Léo regarda l'entrée de la grotte. Elle ressemblait à une grande porte ouverte sur un couloir tout noir. Son petit cœur faisait : Boom-boom, boom-boom. Il avait très peur.
Il posa une patte devant lui. Puis il la retira. Il regarda Mia. Mia lui fit un petit sourire. Alors Léo prit une grande respiration. Et il entra dans la grotte.
À l'intérieur, l'air était frais. Ça sentait la pierre mouillée. Le silence était étrange. On n'entendait plus les oiseaux. On n'entendait plus le vent. Seulement un petit bruit au loin : Ploc… ploc… ploc
Léo s'immobilisa. Son imagination se mit aussitôt à fabriquer un énorme monstre, avec des dents pointues et des yeux rouges, qui l'attendait dans l'ombre. Il avançait doucement. Très doucement. Quand il arriva enfin près du bruit… Ploc !
Une minuscule goutte d'eau tomba du plafond dans une flaque. Léo resta surpris. Puis il éclata de rire. « C'était juste une goutte d'eau ! » Son cœur battait déjà un peu moins vite.
Léo continua d'avancer. Le tunnel tournait. La lumière du jour avait disparu derrière lui.
Soudain, sur le mur de pierre, il vit une silhouette immense ! Des grandes oreilles. Une énorme crinière. Des pattes gigantesques.
Léo fit un bond en arrière. Son cœur repartit de plus belle. Puis… Il leva doucement une patte. La silhouette leva sa patte. Il remua la queue. La silhouette remua la queue.
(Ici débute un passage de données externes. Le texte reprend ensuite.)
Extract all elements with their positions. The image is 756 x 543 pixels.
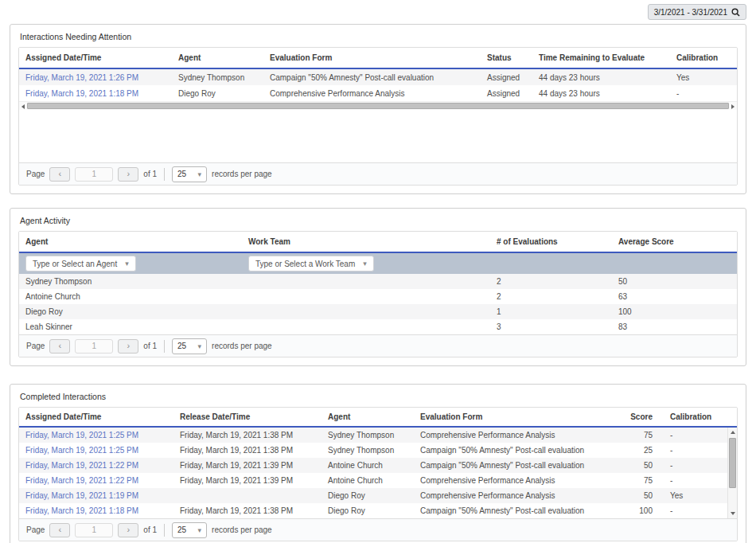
previous-page-button[interactable]: ‹ xyxy=(49,339,70,354)
release-cell: Friday, March 19, 2021 1:38 PM xyxy=(173,506,321,515)
evaluations-cell: 2 xyxy=(490,277,612,286)
assigned-cell[interactable]: Friday, March 19, 2021 1:18 PM xyxy=(19,506,173,515)
panel-title: Completed Interactions xyxy=(18,390,738,407)
calibration-cell: - xyxy=(659,506,727,515)
page-number-input[interactable] xyxy=(75,339,113,354)
page-count-label: of 1 xyxy=(143,170,157,178)
scroll-left-icon[interactable] xyxy=(21,104,25,109)
agent-cell: Antoine Church xyxy=(321,461,414,470)
attention-table: Assigned Date/Time Agent Evaluation Form… xyxy=(18,47,738,186)
assigned-cell[interactable]: Friday, March 19, 2021 1:22 PM xyxy=(19,461,173,470)
caret-down-icon: ▾ xyxy=(363,260,367,268)
agent-cell: Diego Roy xyxy=(172,89,263,98)
average-score-cell: 63 xyxy=(612,292,737,301)
pager-divider xyxy=(164,340,165,353)
calibration-cell: - xyxy=(659,476,727,485)
caret-down-icon: ▾ xyxy=(198,526,202,534)
attention-table-body: Friday, March 19, 2021 1:26 PMSydney Tho… xyxy=(19,69,737,101)
table-row: Friday, March 19, 2021 1:22 PMFriday, Ma… xyxy=(19,473,727,488)
panel-interactions-needing-attention: Interactions Needing Attention Assigned … xyxy=(10,24,746,194)
time-remaining-cell: 44 days 23 hours xyxy=(532,89,670,98)
scroll-right-icon[interactable] xyxy=(731,104,735,109)
calibration-cell: - xyxy=(670,89,737,98)
horizontal-scrollbar-thumb[interactable] xyxy=(27,103,729,109)
calibration-cell: - xyxy=(659,431,727,439)
page-size-select[interactable]: 25 ▾ xyxy=(172,338,207,354)
attention-table-header: Assigned Date/Time Agent Evaluation Form… xyxy=(19,48,737,69)
page-size-select[interactable]: 25 ▾ xyxy=(172,522,207,538)
page-number-input[interactable] xyxy=(75,523,113,537)
chevron-right-icon: › xyxy=(127,170,131,178)
agent-cell: Diego Roy xyxy=(19,307,242,316)
column-header-evaluations: # of Evaluations xyxy=(490,237,612,246)
vertical-scrollbar-thumb[interactable] xyxy=(729,438,736,488)
agent-filter-dropdown[interactable]: Type or Select an Agent ▾ xyxy=(25,256,136,272)
chevron-left-icon: ‹ xyxy=(59,342,62,350)
agent-activity-table-body: Sydney Thompson250Antoine Church263Diego… xyxy=(19,274,737,334)
vertical-scrollbar[interactable] xyxy=(727,428,737,518)
search-icon xyxy=(731,8,740,17)
release-cell: Friday, March 19, 2021 1:39 PM xyxy=(173,461,321,470)
form-cell: Campaign "50% Amnesty" Post-call evaluat… xyxy=(414,461,624,470)
assigned-cell[interactable]: Friday, March 19, 2021 1:25 PM xyxy=(19,431,173,439)
score-cell: 75 xyxy=(624,476,659,485)
average-score-cell: 83 xyxy=(612,322,737,331)
horizontal-scrollbar[interactable] xyxy=(19,101,737,110)
panel-agent-activity: Agent Activity Agent Work Team # of Eval… xyxy=(10,208,746,366)
page-number-input[interactable] xyxy=(75,167,113,182)
column-header-evaluation-form: Evaluation Form xyxy=(414,412,624,421)
column-header-score: Score xyxy=(624,412,659,421)
column-header-agent: Agent xyxy=(19,237,242,246)
chevron-right-icon: › xyxy=(127,525,131,534)
score-cell: 50 xyxy=(624,461,659,470)
column-header-evaluation-form: Evaluation Form xyxy=(263,53,481,62)
column-header-average-score: Average Score xyxy=(612,237,737,246)
assigned-cell[interactable]: Friday, March 19, 2021 1:18 PM xyxy=(19,89,172,98)
calibration-cell: Yes xyxy=(659,491,727,500)
agent-activity-pager: Page ‹ › of 1 25 ▾ records per page xyxy=(19,334,737,357)
form-cell: Comprehensive Performance Analysis xyxy=(414,491,624,500)
work-team-filter-dropdown[interactable]: Type or Select a Work Team ▾ xyxy=(248,256,374,272)
panel-completed-interactions: Completed Interactions Assigned Date/Tim… xyxy=(10,384,746,543)
assigned-cell[interactable]: Friday, March 19, 2021 1:26 PM xyxy=(19,73,172,82)
scroll-up-icon[interactable] xyxy=(731,431,735,434)
table-row: Friday, March 19, 2021 1:18 PMDiego RoyC… xyxy=(19,85,737,101)
column-header-calibration: Calibration xyxy=(670,53,737,62)
form-cell: Campaign "50% Amnesty" Post-call evaluat… xyxy=(414,506,624,515)
completed-table-body: Friday, March 19, 2021 1:25 PMFriday, Ma… xyxy=(19,428,727,518)
table-row: Sydney Thompson250 xyxy=(19,274,737,289)
table-row: Leah Skinner383 xyxy=(19,319,737,334)
release-cell: Friday, March 19, 2021 1:38 PM xyxy=(173,431,321,439)
chevron-right-icon: › xyxy=(127,342,131,350)
agent-cell: Sydney Thompson xyxy=(321,446,414,455)
status-cell: Assigned xyxy=(481,73,532,82)
records-per-page-label: records per page xyxy=(212,170,272,178)
scroll-down-icon[interactable] xyxy=(731,512,735,515)
completed-pager: Page ‹ › of 1 25 ▾ records per page xyxy=(19,518,737,541)
date-range-label: 3/1/2021 - 3/31/2021 xyxy=(654,8,727,17)
agent-activity-table: Agent Work Team # of Evaluations Average… xyxy=(18,231,738,357)
pager-divider xyxy=(164,524,165,537)
assigned-cell[interactable]: Friday, March 19, 2021 1:22 PM xyxy=(19,476,173,485)
previous-page-button[interactable]: ‹ xyxy=(49,523,70,537)
panel-title: Interactions Needing Attention xyxy=(18,30,738,47)
evaluations-cell: 1 xyxy=(490,307,612,316)
page-size-value: 25 xyxy=(177,170,186,178)
agent-cell: Sydney Thompson xyxy=(172,73,263,82)
next-page-button[interactable]: › xyxy=(118,167,138,182)
column-header-release: Release Date/Time xyxy=(173,412,321,421)
agent-cell: Leah Skinner xyxy=(19,322,242,331)
page-size-select[interactable]: 25 ▾ xyxy=(172,166,207,182)
table-row: Diego Roy1100 xyxy=(19,304,737,319)
release-cell: Friday, March 19, 2021 1:38 PM xyxy=(173,446,321,455)
empty-table-area xyxy=(19,110,737,162)
agent-cell: Sydney Thompson xyxy=(321,431,414,439)
next-page-button[interactable]: › xyxy=(118,339,138,354)
completed-table-header: Assigned Date/Time Release Date/Time Age… xyxy=(19,408,737,428)
previous-page-button[interactable]: ‹ xyxy=(49,167,70,182)
assigned-cell[interactable]: Friday, March 19, 2021 1:19 PM xyxy=(19,491,173,500)
next-page-button[interactable]: › xyxy=(118,523,138,537)
pager-divider xyxy=(164,168,165,181)
date-range-button[interactable]: 3/1/2021 - 3/31/2021 xyxy=(648,4,746,20)
assigned-cell[interactable]: Friday, March 19, 2021 1:25 PM xyxy=(19,446,173,455)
Léo ouvrit grand les yeux. « Mais... c'est mon ombre ! » comprit Léo, soulagé. Une toute petite lumière passait par une fissure dans la roche et dessinait son ombre sur le mur.
Léo se mit à rire. Cette fois, il continua d'avancer sans s'arrêter.
Enfin, il arriva tout au fond de la grotte. Et là, Léo s'arrêta, les yeux grands ouverts et la bouche grande ouverte de surprise. Ce n'était pas noir du tout !
Sur les murs et sur le plafond, partout, il y avait des centaines et des centaines de petites lumières. Des lumières bleues, des lumières vertes, qui clignotaient doucement, comme si la grotte respirait. Clic. Clic. Clic. On aurait dit que les étoiles étaient descendues du ciel pour se cacher là.
C'étaient des lucioles. Léo tendit doucement la patte. Une petite luciole s'y posa. Elle brillait d'un joli vert.
Et là, sous les lucioles, posé sur le sol, se trouvait le cerf-volant de Mia. Ses rubans rouges brillaient sous les lucioles. Léo attrapa délicatement le ruban entre ses dents. Il l'avait retrouvé !
Le chemin du retour lui sembla beaucoup plus court. Quand il sortit enfin de la grotte, le soleil de la fin d'après-midi l'éblouit. Mia l'attendait en sautant partout de joie. « Tu l'as retrouvé ! »
Elle serra très fort son cerf-volant contre elle. « Merci, Léo ! »
Léo sentit son ventre tout chaud. Il était fier d'avoir aidé son amie.
Ce soir-là, en allant se coucher, Léo ne demanda pas de petite veilleuse. Il se glissa sous sa couverture. Ferma doucement les yeux. Il pensa encore à toutes ces lucioles qui brillaient dans la grotte. Puis il s'endormit en souriant.